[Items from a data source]
================

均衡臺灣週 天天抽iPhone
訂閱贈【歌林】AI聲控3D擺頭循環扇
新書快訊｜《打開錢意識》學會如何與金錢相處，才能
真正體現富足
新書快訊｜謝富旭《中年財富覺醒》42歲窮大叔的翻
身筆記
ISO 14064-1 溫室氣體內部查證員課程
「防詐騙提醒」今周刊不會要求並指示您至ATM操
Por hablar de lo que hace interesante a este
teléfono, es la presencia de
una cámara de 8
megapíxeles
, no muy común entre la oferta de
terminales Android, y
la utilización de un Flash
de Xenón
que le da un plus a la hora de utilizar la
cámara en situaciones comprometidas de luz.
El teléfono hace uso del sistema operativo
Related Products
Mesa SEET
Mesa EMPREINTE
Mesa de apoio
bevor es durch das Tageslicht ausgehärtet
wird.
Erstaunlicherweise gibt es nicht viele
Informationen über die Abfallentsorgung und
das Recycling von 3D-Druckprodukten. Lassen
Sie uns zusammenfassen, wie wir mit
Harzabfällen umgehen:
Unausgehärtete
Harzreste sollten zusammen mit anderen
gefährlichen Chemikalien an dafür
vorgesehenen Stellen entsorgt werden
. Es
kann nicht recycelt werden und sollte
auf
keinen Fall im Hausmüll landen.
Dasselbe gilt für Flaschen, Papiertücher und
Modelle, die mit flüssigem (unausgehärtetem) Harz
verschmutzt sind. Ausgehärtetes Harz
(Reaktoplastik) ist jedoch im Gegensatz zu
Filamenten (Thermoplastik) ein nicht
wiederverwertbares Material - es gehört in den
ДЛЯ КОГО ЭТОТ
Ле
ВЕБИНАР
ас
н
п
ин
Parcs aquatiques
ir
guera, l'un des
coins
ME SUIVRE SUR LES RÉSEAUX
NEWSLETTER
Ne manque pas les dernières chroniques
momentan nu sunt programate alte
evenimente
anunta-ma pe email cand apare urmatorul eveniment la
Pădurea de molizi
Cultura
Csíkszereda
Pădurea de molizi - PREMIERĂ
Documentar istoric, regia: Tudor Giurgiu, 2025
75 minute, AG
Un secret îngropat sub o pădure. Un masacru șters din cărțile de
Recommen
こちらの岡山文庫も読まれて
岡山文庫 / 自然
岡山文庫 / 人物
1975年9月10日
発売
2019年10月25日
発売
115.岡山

================

Your task is to copy exactly, and only, the lines from the line with "kann nicht recycelt werden und sollte" through the last line of the entries, both included.

*ANSWER*:
kann nicht recycelt werden und sollte
auf
keinen Fall im Hausmüll landen.
Dasselbe gilt für Flaschen, Papiertücher und
Modelle, die mit flüssigem (unausgehärtetem) Harz
verschmutzt sind. Ausgehärtetes Harz
(Reaktoplastik) ist jedoch im Gegensatz zu
Filamenten (Thermoplastik) ein nicht
wiederverwertbares Material - es gehört in den
ДЛЯ КОГО ЭТОТ
Ле
ВЕБИНАР
ас
н
п
ин
Parcs aquatiques
ir
guera, l'un des
coins
ME SUIVRE SUR LES RÉSEAUX
NEWSLETTER
Ne manque pas les dernières chroniques
momentan nu sunt programate alte
evenimente
anunta-ma pe email cand apare urmatorul eveniment la
Pădurea de molizi
Cultura
Csíkszereda
Pădurea de molizi - PREMIERĂ
Documentar istoric, regia: Tudor Giurgiu, 2025
75 minute, AG
Un secret îngropat sub o pădure. Un masacru șters din cărțile de
Recommen
こちらの岡山文庫も読まれて
岡山文庫 / 自然
岡山文庫 / 人物
1975年9月10日
発売
2019年10月25日
発売
115.岡山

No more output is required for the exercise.